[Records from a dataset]
☆ ☆ ☆ ☆

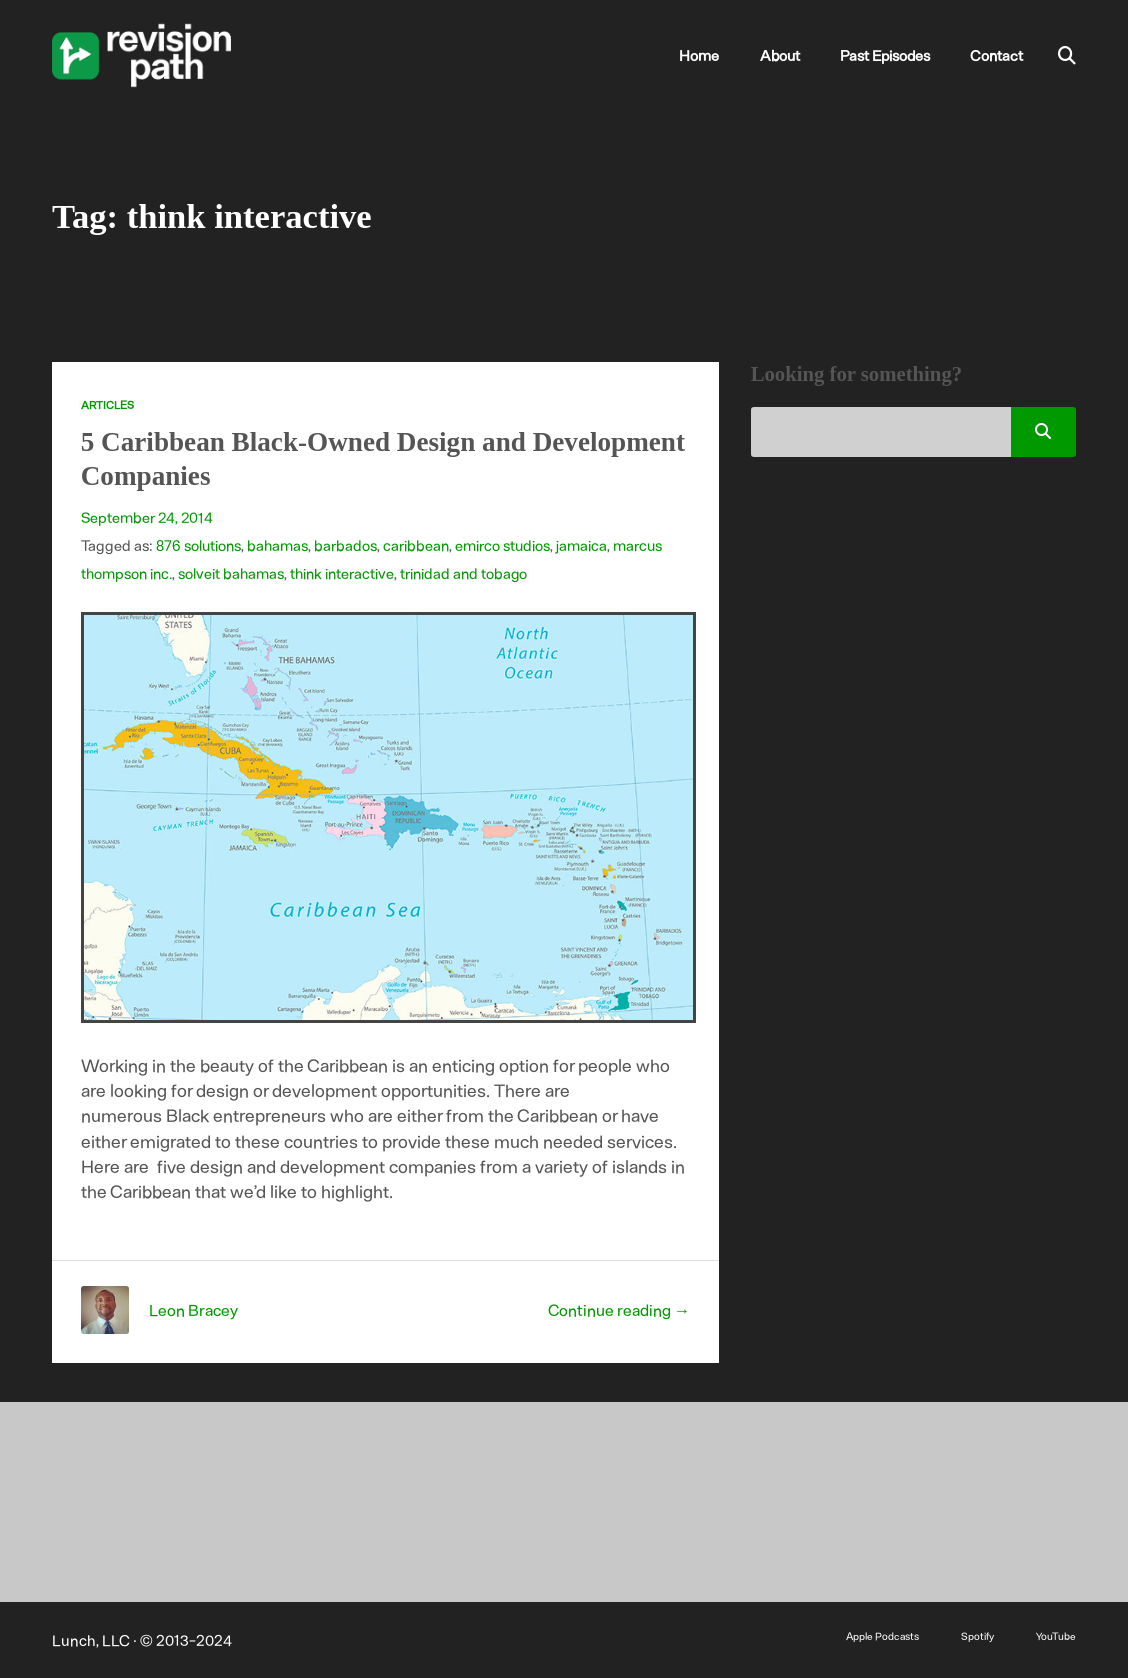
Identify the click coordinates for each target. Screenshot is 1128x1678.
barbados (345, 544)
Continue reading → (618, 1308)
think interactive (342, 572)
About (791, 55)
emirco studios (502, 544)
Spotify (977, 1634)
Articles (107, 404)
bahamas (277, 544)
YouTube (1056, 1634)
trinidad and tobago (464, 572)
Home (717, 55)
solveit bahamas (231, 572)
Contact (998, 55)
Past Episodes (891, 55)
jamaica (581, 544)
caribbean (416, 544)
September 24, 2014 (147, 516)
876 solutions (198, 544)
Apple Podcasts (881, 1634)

☆ ☆ ☆ ☆

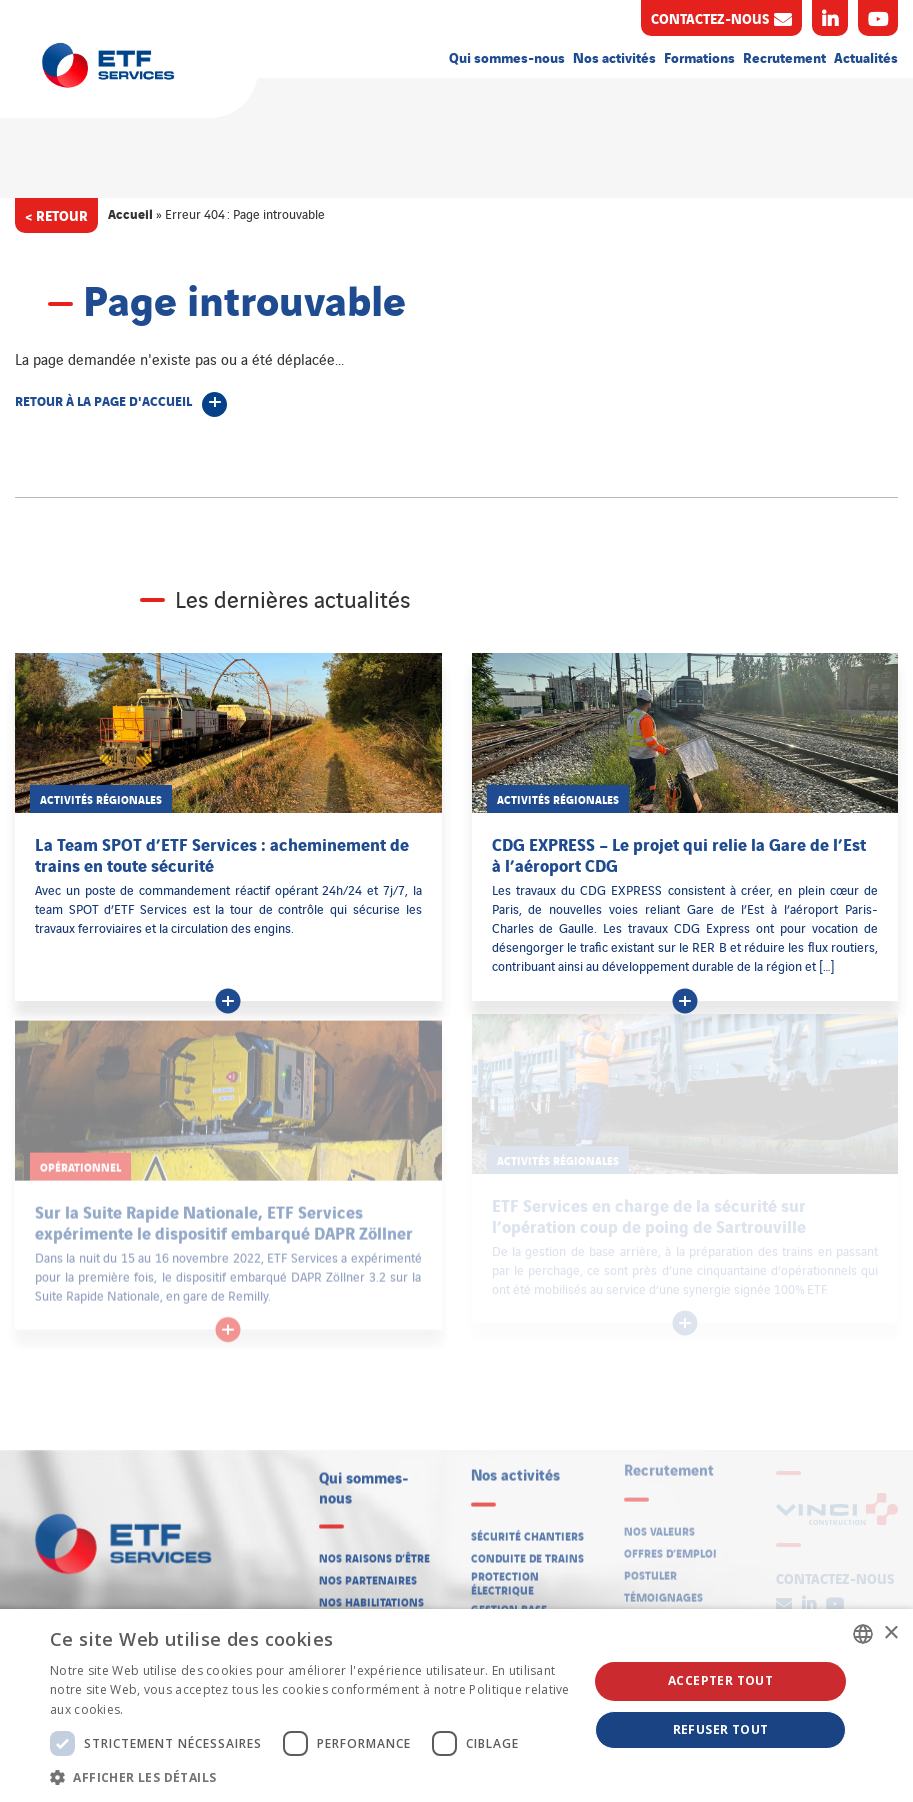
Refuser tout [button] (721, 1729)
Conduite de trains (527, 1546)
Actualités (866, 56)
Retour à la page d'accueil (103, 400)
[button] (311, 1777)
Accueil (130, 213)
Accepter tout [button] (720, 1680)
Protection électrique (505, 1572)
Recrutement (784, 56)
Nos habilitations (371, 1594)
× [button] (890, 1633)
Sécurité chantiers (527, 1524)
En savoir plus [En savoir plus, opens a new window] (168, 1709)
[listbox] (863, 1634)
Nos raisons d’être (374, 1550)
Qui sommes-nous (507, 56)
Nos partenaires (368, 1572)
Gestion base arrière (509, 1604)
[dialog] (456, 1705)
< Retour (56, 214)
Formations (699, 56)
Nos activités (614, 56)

☆ ☆ ☆ ☆

→ To do
In the entries above, please find the line with "Continue reading → (618, 1308)" and the line with "September 24, 2014 (147, 516)", then write out exactly those two lines and every line between them, and nothing more.

→ Solution for this task
Continue reading → (618, 1308)
think interactive (342, 572)
About (791, 55)
emirco studios (502, 544)
Spotify (977, 1634)
Articles (107, 404)
bahamas (277, 544)
YouTube (1056, 1634)
trinidad and tobago (464, 572)
Home (717, 55)
solveit bahamas (231, 572)
Contact (998, 55)
Past Episodes (891, 55)
jamaica (581, 544)
caribbean (416, 544)
September 24, 2014 (147, 516)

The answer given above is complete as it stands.